■ Exercise directions: The listing is to be reproduced exactly, excluding its pictures.
◆ ◆ ◆ ◆
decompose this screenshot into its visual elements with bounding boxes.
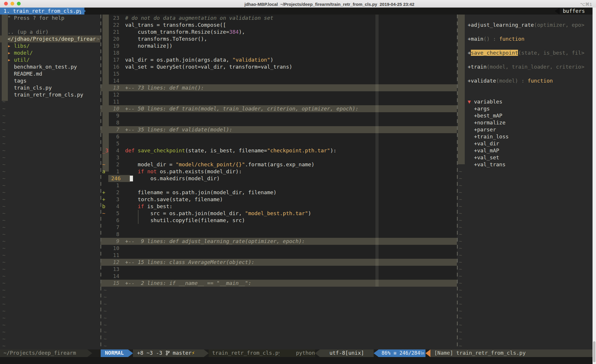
fold-line[interactable]: 13+-- 73 lines: def main(): (100, 84, 457, 91)
editor-line[interactable]: 14 (100, 273, 457, 280)
minimize-traffic-light-icon[interactable] (10, 2, 14, 6)
nerdtree-item[interactable]: .. (up a dir) (0, 28, 100, 35)
tagbar-tag[interactable]: +val_dir (457, 140, 593, 147)
tagbar-tag[interactable]: +val_trans (457, 161, 593, 168)
empty-line: ~ (0, 315, 100, 322)
tagbar-tag[interactable]: +validate(model) : function (457, 77, 593, 84)
editor-line[interactable]: 16val_set = QuerySet(root=val_dir, trans… (100, 63, 457, 70)
git-hunks: +8 ~3 -3 (137, 350, 166, 356)
tagbar-tag[interactable]: +train_loss (457, 133, 593, 140)
text-segment: ~ (2, 315, 6, 321)
command-line (0, 357, 596, 364)
editor-line[interactable]: 9 (100, 112, 457, 119)
editor-line[interactable]: 246 os.makedirs(model_dir) (100, 175, 457, 182)
editor-line[interactable]: 14 (100, 77, 457, 84)
tagbar-tag[interactable]: +val_set (457, 154, 593, 161)
fold-line[interactable]: 7+-- 35 lines: def validate(model): (100, 126, 457, 133)
editor-line[interactable]: 3 (100, 154, 457, 161)
nerdtree-item[interactable]: " Press ? for help (0, 15, 100, 22)
line-number: 14 (100, 77, 119, 84)
tagbar-kind-variables[interactable]: ▼ variables (457, 98, 593, 105)
text-segment: " Press ? for help (8, 15, 64, 21)
code-text: def save_checkpoint(state, is_best, file… (125, 147, 336, 154)
tab-train-retr-from-cls[interactable]: 1. train_retr_from_cls.py (0, 8, 84, 15)
editor-line[interactable]: 6 shutil.copyfile(filename, src) (100, 217, 457, 224)
window-scroll-thumb[interactable] (2, 15, 8, 101)
color-column-80 (375, 15, 379, 287)
nerdtree-item[interactable]: train_cls.py (0, 84, 100, 91)
tagbar-tag[interactable]: +val_mAP (457, 147, 593, 154)
nerdtree-item[interactable]: tags (0, 77, 100, 84)
text-segment: custom_transform.Resize(size= (125, 29, 229, 35)
tagbar-tag[interactable]: +adjust_learning_rate(optimizer, epo> (457, 22, 593, 28)
fold-line[interactable]: 12+-- 15 lines: class AverageMeter(objec… (100, 259, 457, 266)
editor-line[interactable]: 1 (100, 182, 457, 189)
nerdtree-item[interactable]: train_retr_from_cls.py (0, 91, 100, 98)
maximize-traffic-light-icon[interactable] (17, 2, 21, 6)
editor-line[interactable]: 23# do not do data augmentation on valid… (100, 15, 457, 22)
editor-line[interactable]: 7 (100, 224, 457, 231)
editor-line[interactable]: 15 (100, 70, 457, 77)
editor-line[interactable]: 6 (100, 133, 457, 140)
editor-line[interactable]: 5 src = os.path.join(model_dir, "model_b… (100, 210, 457, 217)
nerdtree-item[interactable]: ▸ util/ (0, 56, 100, 63)
editor-line[interactable]: 2 model_dir = "model/check_point/{}".for… (100, 161, 457, 168)
tagbar-tag[interactable]: +main() : function (457, 35, 593, 42)
nerdtree-item[interactable]: ▸ libs/ (0, 42, 100, 49)
text-segment: ~ (459, 224, 462, 231)
editor-line[interactable]: 8 (100, 231, 457, 238)
scrollbar-thumb[interactable] (593, 341, 595, 362)
text-segment: ~ (459, 308, 462, 315)
nerdtree-root-item[interactable]: </jdhao/Projects/deep_firear> (0, 35, 100, 42)
editor-line[interactable]: 17val_dir = os.path.join(args.data, "val… (100, 56, 457, 63)
gutter-sign: b (102, 203, 115, 210)
editor-line[interactable]: 10 (100, 245, 457, 252)
line-number: 7 (100, 224, 119, 231)
nerdtree-item[interactable]: ▸ model/ (0, 49, 100, 56)
git-branch-name: master (170, 350, 192, 356)
editor-line[interactable]: 2 filename = os.path.join(model_dir, fil… (100, 189, 457, 196)
nerdtree-item[interactable]: README.md (0, 70, 100, 77)
editor-line[interactable]: 19 normalize]) (100, 42, 457, 49)
empty-line: ~ (457, 329, 593, 336)
powerline-arrow-icon (87, 349, 92, 357)
editor-line[interactable]: 4 if is_best:b (100, 203, 457, 210)
code-text: custom_transform.Resize(size=384), (125, 28, 245, 35)
powerline-arrow-icon (128, 349, 133, 357)
editor-line[interactable]: 11 (100, 98, 457, 105)
line-position: 246/284 (399, 350, 420, 356)
nerdtree-item[interactable] (0, 22, 100, 28)
editor-line[interactable]: 5 (100, 140, 457, 147)
fold-line[interactable]: 15+-- 2 lines: if __name__ == "__main__"… (100, 280, 457, 287)
tagbar-tag[interactable]: +parser (457, 126, 593, 133)
editor-line[interactable]: 21 custom_transform.Resize(size=384), (100, 28, 457, 35)
fold-line[interactable]: 9+-- 9 lines: def adjust_learning_rate(o… (100, 238, 457, 245)
window-scroll-thumb[interactable] (458, 15, 465, 164)
empty-line: ~ (457, 336, 593, 342)
line-number: 6 (100, 133, 119, 140)
editor-line[interactable]: 11 (100, 252, 457, 259)
fold-line[interactable]: 10+-- 50 lines: def train(model, train_l… (100, 105, 457, 112)
text-segment: ~ (2, 287, 6, 293)
nerdtree-item[interactable]: benchmark_on_test.py (0, 63, 100, 70)
text-segment: "checkpoint.pth.tar" (267, 147, 330, 154)
editor-line[interactable]: 3 torch.save(state, filename)+ (100, 196, 457, 203)
editor-line[interactable]: 4def save_checkpoint(state, is_best, fil… (100, 147, 457, 154)
editor-line[interactable]: 8 (100, 119, 457, 126)
tagbar-tag[interactable]: +normalize (457, 119, 593, 126)
editor-line[interactable]: 18 (100, 49, 457, 56)
editor-line[interactable]: 20 transforms.ToTensor(), (100, 35, 457, 42)
tagbar-tag[interactable]: +args (457, 105, 593, 112)
editor-line[interactable]: 1 if not os.path.exists(model_dir):a (100, 168, 457, 175)
tagbar-tag[interactable]: +train(model, train_loader, criterio> (457, 63, 593, 70)
editor-window[interactable]: 23# do not do data augmentation on valid… (100, 15, 457, 349)
editor-line[interactable]: 12 (100, 91, 457, 98)
tagbar-tag[interactable]: +save_checkpoint(state, is_best, fil> (457, 49, 593, 56)
tagbar-tag[interactable]: +best_mAP (457, 112, 593, 119)
scrollbar-track[interactable] (593, 8, 596, 364)
editor-line[interactable]: 13 (100, 266, 457, 273)
editor-line[interactable]: 22val_trans = transforms.Compose([ (100, 22, 457, 28)
text-segment: ~ (459, 238, 462, 245)
close-traffic-light-icon[interactable] (4, 2, 8, 6)
text-segment: +main (468, 36, 483, 42)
◆ ◆ ◆ ◆
■ Output below:
decompose this screenshot into its visual elements with bounding boxes.
fold-line[interactable]: 13+-- 73 lines: def main(): (100, 84, 457, 91)
editor-line[interactable]: 14 (100, 273, 457, 280)
minimize-traffic-light-icon[interactable] (10, 2, 14, 6)
nerdtree-item[interactable]: .. (up a dir) (0, 28, 100, 35)
tagbar-tag[interactable]: +val_dir (457, 140, 593, 147)
tagbar-tag[interactable]: +val_trans (457, 161, 593, 168)
empty-line: ~ (0, 315, 100, 322)
tagbar-tag[interactable]: +validate(model) : function (457, 77, 593, 84)
editor-line[interactable]: 16val_set = QuerySet(root=val_dir, trans… (100, 63, 457, 70)
git-hunks: +8 ~3 -3 (137, 350, 166, 356)
tagbar-tag[interactable]: +train_loss (457, 133, 593, 140)
text-segment: ~ (2, 315, 6, 321)
command-line (0, 357, 596, 364)
editor-line[interactable]: 9 (100, 112, 457, 119)
editor-line[interactable]: 246 os.makedirs(model_dir) (100, 175, 457, 182)
editor-line[interactable]: 14 (100, 77, 457, 84)
tagbar-tag[interactable]: +val_set (457, 154, 593, 161)
fold-line[interactable]: 7+-- 35 lines: def validate(model): (100, 126, 457, 133)
editor-line[interactable]: 3 (100, 154, 457, 161)
nerdtree-item[interactable]: " Press ? for help (0, 15, 100, 22)
line-number: 14 (100, 77, 119, 84)
tagbar-kind-variables[interactable]: ▼ variables (457, 98, 593, 105)
text-segment: " Press ? for help (8, 15, 64, 21)
code-text: def save_checkpoint(state, is_best, file… (125, 147, 336, 154)
tab-train-retr-from-cls[interactable]: 1. train_retr_from_cls.py (0, 8, 84, 15)
editor-line[interactable]: 6 shutil.copyfile(filename, src) (100, 217, 457, 224)
window-scroll-thumb[interactable] (2, 15, 8, 101)
color-column-80 (375, 15, 379, 287)
nerdtree-item[interactable]: train_cls.py (0, 84, 100, 91)
tagbar-tag[interactable]: +val_mAP (457, 147, 593, 154)
nerdtree-item[interactable]: tags (0, 77, 100, 84)
text-segment: custom_transform.Resize(size= (125, 29, 229, 35)
tagbar-tag[interactable]: +adjust_learning_rate(optimizer, epo> (457, 22, 593, 28)
fold-line[interactable]: 12+-- 15 lines: class AverageMeter(objec… (100, 259, 457, 266)
editor-line[interactable]: 1 (100, 182, 457, 189)
nerdtree-item[interactable]: train_retr_from_cls.py (0, 91, 100, 98)
maximize-traffic-light-icon[interactable] (17, 2, 21, 6)
editor-line[interactable]: 23# do not do data augmentation on valid… (100, 15, 457, 22)
editor-line[interactable]: 7 (100, 224, 457, 231)
editor-line[interactable]: 15 (100, 70, 457, 77)
editor-line[interactable]: 6 (100, 133, 457, 140)
editor-line[interactable]: 5 src = os.path.join(model_dir, "model_b… (100, 210, 457, 217)
nerdtree-item[interactable]: ▸ util/ (0, 56, 100, 63)
editor-line[interactable]: 2 model_dir = "model/check_point/{}".for… (100, 161, 457, 168)
tagbar-tag[interactable]: +main() : function (457, 35, 593, 42)
nerdtree-item[interactable]: ▸ libs/ (0, 42, 100, 49)
text-segment: ~ (459, 224, 462, 231)
editor-line[interactable]: 8 (100, 231, 457, 238)
scrollbar-thumb[interactable] (593, 341, 595, 362)
text-segment: ~ (459, 308, 462, 315)
nerdtree-root-item[interactable]: </jdhao/Projects/deep_firear> (0, 35, 100, 42)
editor-line[interactable]: 17val_dir = os.path.join(args.data, "val… (100, 56, 457, 63)
gutter-sign: b (102, 203, 115, 210)
editor-line[interactable]: 10 (100, 245, 457, 252)
line-number: 7 (100, 224, 119, 231)
nerdtree-item[interactable]: ▸ model/ (0, 49, 100, 56)
git-branch-name: master (170, 350, 192, 356)
editor-line[interactable]: 2 filename = os.path.join(model_dir, fil… (100, 189, 457, 196)
nerdtree-item[interactable]: README.md (0, 70, 100, 77)
editor-line[interactable]: 19 normalize]) (100, 42, 457, 49)
empty-line: ~ (457, 329, 593, 336)
powerline-arrow-icon (87, 349, 92, 357)
editor-line[interactable]: 4 if is_best:b (100, 203, 457, 210)
code-text: custom_transform.Resize(size=384), (125, 28, 245, 35)
powerline-arrow-icon (128, 349, 133, 357)
editor-line[interactable]: 11 (100, 98, 457, 105)
line-position: 246/284 (399, 350, 420, 356)
nerdtree-item[interactable] (0, 22, 100, 28)
editor-line[interactable]: 5 (100, 140, 457, 147)
fold-line[interactable]: 15+-- 2 lines: if __name__ == "__main__"… (100, 280, 457, 287)
tagbar-tag[interactable]: +parser (457, 126, 593, 133)
editor-line[interactable]: 21 custom_transform.Resize(size=384), (100, 28, 457, 35)
fold-line[interactable]: 9+-- 9 lines: def adjust_learning_rate(o… (100, 238, 457, 245)
window-scroll-thumb[interactable] (458, 15, 465, 164)
empty-line: ~ (457, 336, 593, 342)
line-number: 6 (100, 133, 119, 140)
editor-line[interactable]: 11 (100, 252, 457, 259)
fold-line[interactable]: 10+-- 50 lines: def train(model, train_l… (100, 105, 457, 112)
text-segment: ~ (2, 287, 6, 293)
nerdtree-item[interactable]: benchmark_on_test.py (0, 63, 100, 70)
text-segment: "checkpoint.pth.tar" (267, 147, 330, 154)
editor-line[interactable]: 3 torch.save(state, filename)+ (100, 196, 457, 203)
editor-line[interactable]: 4def save_checkpoint(state, is_best, fil… (100, 147, 457, 154)
editor-line[interactable]: 8 (100, 119, 457, 126)
tagbar-tag[interactable]: +normalize (457, 119, 593, 126)
editor-line[interactable]: 18 (100, 49, 457, 56)
editor-line[interactable]: 20 transforms.ToTensor(), (100, 35, 457, 42)
tagbar-tag[interactable]: +args (457, 105, 593, 112)
editor-line[interactable]: 1 if not os.path.exists(model_dir):a (100, 168, 457, 175)
tagbar-tag[interactable]: +train(model, train_loader, criterio> (457, 63, 593, 70)
editor-window[interactable]: 23# do not do data augmentation on valid… (100, 15, 457, 349)
editor-line[interactable]: 12 (100, 91, 457, 98)
tagbar-tag[interactable]: +save_checkpoint(state, is_best, fil> (457, 49, 593, 56)
tagbar-tag[interactable]: +best_mAP (457, 112, 593, 119)
scrollbar-track[interactable] (593, 8, 596, 364)
editor-line[interactable]: 13 (100, 266, 457, 273)
editor-line[interactable]: 22val_trans = transforms.Compose([ (100, 22, 457, 28)
text-segment: ~ (459, 238, 462, 245)
close-traffic-light-icon[interactable] (4, 2, 8, 6)
text-segment: +main (468, 36, 483, 42)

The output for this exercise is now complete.